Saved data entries

•••••

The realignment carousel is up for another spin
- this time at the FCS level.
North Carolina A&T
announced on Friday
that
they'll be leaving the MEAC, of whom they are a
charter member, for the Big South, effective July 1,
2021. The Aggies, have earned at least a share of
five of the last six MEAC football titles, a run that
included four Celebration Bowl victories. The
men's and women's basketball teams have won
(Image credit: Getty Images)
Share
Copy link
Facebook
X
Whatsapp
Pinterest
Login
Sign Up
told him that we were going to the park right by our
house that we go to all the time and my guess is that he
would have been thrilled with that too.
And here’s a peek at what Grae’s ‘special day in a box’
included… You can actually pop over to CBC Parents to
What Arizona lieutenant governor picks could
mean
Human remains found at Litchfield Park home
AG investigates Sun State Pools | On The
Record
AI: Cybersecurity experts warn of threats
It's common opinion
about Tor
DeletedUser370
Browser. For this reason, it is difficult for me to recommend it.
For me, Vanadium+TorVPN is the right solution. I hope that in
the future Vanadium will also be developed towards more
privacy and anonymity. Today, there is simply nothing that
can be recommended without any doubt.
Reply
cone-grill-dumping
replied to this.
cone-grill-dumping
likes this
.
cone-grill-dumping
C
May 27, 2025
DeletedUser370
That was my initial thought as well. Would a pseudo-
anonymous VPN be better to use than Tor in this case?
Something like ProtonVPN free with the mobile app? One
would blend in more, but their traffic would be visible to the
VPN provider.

•••••

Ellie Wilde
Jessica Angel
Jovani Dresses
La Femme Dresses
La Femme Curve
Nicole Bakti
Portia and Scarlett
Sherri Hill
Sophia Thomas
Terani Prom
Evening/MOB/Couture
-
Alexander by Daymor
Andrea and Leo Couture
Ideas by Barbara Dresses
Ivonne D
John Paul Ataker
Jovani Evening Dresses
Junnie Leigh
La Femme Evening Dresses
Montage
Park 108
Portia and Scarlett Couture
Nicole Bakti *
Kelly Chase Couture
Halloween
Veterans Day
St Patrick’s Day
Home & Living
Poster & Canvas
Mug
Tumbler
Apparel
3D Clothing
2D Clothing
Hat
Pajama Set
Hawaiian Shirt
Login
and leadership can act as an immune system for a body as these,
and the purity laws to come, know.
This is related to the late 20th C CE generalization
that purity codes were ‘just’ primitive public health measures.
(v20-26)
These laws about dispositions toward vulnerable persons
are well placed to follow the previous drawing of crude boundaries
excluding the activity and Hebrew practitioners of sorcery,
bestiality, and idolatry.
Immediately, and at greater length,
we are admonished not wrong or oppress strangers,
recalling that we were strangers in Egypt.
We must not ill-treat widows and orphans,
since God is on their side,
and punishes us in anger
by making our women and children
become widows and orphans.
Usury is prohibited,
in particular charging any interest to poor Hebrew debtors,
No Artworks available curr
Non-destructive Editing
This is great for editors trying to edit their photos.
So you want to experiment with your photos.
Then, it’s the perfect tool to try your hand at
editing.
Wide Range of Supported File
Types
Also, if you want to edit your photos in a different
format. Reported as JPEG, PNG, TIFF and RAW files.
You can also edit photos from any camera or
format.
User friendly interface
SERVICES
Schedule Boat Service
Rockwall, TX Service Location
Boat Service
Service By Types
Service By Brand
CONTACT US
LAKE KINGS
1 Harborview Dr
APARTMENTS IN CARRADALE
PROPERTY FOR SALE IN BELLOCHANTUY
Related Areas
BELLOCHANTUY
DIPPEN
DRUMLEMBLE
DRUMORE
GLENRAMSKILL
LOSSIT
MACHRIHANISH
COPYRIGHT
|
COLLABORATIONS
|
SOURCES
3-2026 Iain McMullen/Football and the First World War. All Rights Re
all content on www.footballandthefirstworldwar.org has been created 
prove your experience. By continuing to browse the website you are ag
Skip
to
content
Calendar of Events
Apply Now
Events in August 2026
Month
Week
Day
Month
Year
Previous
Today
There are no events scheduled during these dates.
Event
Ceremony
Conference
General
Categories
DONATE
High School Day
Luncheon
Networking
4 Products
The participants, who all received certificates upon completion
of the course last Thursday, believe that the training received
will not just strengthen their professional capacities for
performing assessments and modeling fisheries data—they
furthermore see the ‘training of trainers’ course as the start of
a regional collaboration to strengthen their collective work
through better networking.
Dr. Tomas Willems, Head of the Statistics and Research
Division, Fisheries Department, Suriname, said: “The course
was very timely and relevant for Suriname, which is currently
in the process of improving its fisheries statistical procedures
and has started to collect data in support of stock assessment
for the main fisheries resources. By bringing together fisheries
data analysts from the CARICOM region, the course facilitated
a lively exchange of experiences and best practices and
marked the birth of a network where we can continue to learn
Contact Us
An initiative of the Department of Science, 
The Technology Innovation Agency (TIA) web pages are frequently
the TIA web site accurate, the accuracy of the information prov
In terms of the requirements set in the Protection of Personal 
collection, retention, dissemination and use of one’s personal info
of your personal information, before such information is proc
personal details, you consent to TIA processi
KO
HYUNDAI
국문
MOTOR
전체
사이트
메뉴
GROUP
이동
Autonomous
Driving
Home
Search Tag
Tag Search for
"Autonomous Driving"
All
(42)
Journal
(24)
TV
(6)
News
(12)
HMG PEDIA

•••••

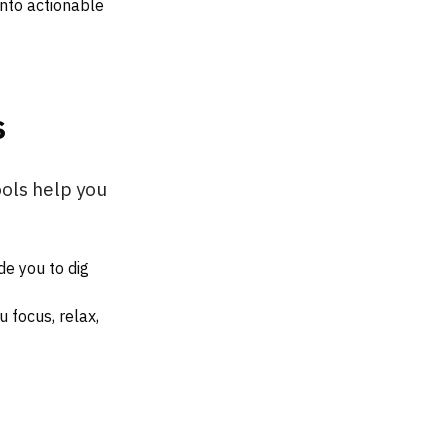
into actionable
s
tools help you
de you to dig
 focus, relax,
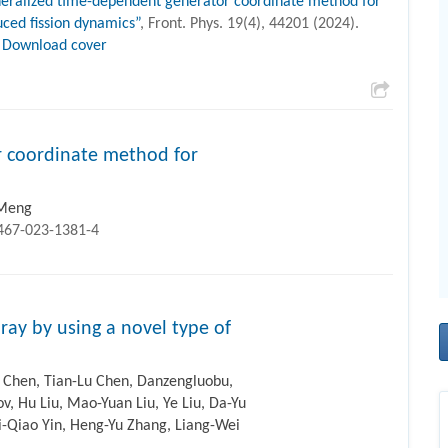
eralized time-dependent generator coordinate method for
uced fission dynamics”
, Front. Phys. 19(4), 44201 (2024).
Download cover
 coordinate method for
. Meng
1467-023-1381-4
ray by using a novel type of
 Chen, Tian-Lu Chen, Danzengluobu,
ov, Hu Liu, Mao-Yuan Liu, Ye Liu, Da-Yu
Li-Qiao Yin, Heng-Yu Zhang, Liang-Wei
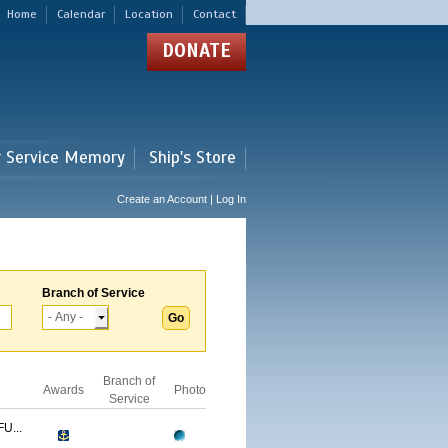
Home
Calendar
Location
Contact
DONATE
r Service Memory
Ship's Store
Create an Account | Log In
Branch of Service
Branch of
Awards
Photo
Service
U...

•••••

[Your instructions] The lines to return are those in the entries above that include "coordinate".

[Task output]
eralized time-dependent generator coordinate method for
 coordinate method for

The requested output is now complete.